On retrouvera donc au BAM, du 9 octobre au 30 janvier, une rétrospective consacrée à Fernando Botero. Une première en Belgique! L'occasion de découvrir en long et surtout en large le travail de l'artistes colombien et ses œuvres connues pour leurs formes généreuses et influencées tant par l'art précolombien et l'iconographie populaire que par les muralistes mexicains ou la Renaissance italienne.

De l'Italie, il sera aussi question lors de ce focus gastronomique qui promet un délicieux moment d'échanges entre de grands chefs et des nonnas au savoir ancestral. Le tout sera accompagné d'une exposition photo, de street art et même d'un concert décalé de l'ORCW faisant la part belle à la Botte pour le 75e anniversaire de la signature du traité "Charbon".

Cette célébration de l'immigration italienne aura une résonnance particulière pour la région de Mons. Et c'est tout normal pour cette Biennale qui aspire à s'ancrer dans son territoire, à l'image du Grand Huit qui prépare sa troisième édition. Une fois de plus, artistes, associations locales et habitants de toutes les communes du Grand Mons s'associent pour construire ensemble des propositions artistiques destinées à révéler les merveilles cachées de leur territoire.

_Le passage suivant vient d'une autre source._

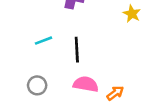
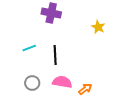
gray circle: (37, 85) -> (32, 83), moved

L'espace public est aussi dans la ligne de mire de cette Biennale avec l'organisation de quatre nuits thématiques. La nuit de la danse ouvrira ainsi les festivités le 9 octobre et célèbrera l'un des piliers du sixième art sous toutes ses formes: participative, contemporaine, performative, poétique et populaire. En point d'orgue de ce week-end d'ouverture, une parade monumentale, "Color Wheels", qui illuminera le centre-ville. Le vendredi 22 octobre, la Nuit des musées plongera gratuitement les visiteurs au cœur des nombreuses implantations montoises avec une ambiance rehaussée par des surprises artistiques. Le 30 octobre, Mons importe l'excellent concept des Nuits secrètes pour une Nuit mystérieuse: les spectateurs ne savent pas dans quoi ils s'embarquent, mais ils auront rendez-vous avec différents artistes dans des lieux insolites. Enfin, la nuit du 20 novembre sera la Nuit des arts numériques avec un parcours à la fois contemplatif, interactif et ludique au croisement des arts, de la science et de la technologie.

Cette Biennale est pilotée par la Fondation Mons 2025 en partenariat avec Mars et le Pôle muséal. Et dans la Cité du Doudou, on le sait, la Fondation guette une fumée blanche du côté du cabinet de la ministre de la Culture pour savoir si elle aura les fonds nécessaires à la poursuite de ses activités. "La Fondation est à la croisée des chemins", indique le bourgmestre Nicolas Martin. "Après Mons 2015, il était essentiel que la Ville puisse capitaliser sur la dynamique mise en place pour donner l'impulsion tant aux artistes de la Fédération Wallonie-Bruxelles qu'à notre tissu associatif et aux acteurs de terrain. Nous avons ainsi fait le choix de recentrer les missions de la Fondation et de les amplifier. C'est le cas pour les grandes expositions, que nous organisions tous les deux ans et qui se tiennent tous les ans à présent. Au-delà de l'aspect culturel, ces événements attirent beaucoup de touristes et ont des retombées importantes. Nous avons aussi le Grand Huit qui crée une dynamique intéressante dans les communes fusionnées. Et nous avons la Biennale qui revient dans une nouvelle version post-covid. C'est un bel événement marqué par des temps forts qui permettra à la Fondation de faire ses preuves pour bénéficier auprès de la ministre Linard des moyens nécessaires à la pérennisation de son avenir."